**Task objective**
Go through the records below and copy out every line holding "Meriah".
##### The data #####
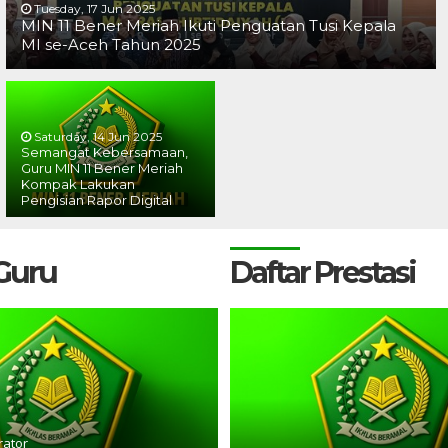
Tuesday, 17 Jun 2025
MIN 11 Bener Meriah Ikuti Penguatan Tusi Kepala
MI se-Aceh Tahun 2025
Saturday, 14 Jun 2025
Semangat Kebersamaan,
Guru MIN 11 Bener Meriah
Kompak Lakukan
Pengisian Rapor Digital
 Guru
Daftar Prestasi
rator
#####
**Worked solution**
MIN 11 Bener Meriah Ikuti Penguatan Tusi Kepala
Guru MIN 11 Bener Meriah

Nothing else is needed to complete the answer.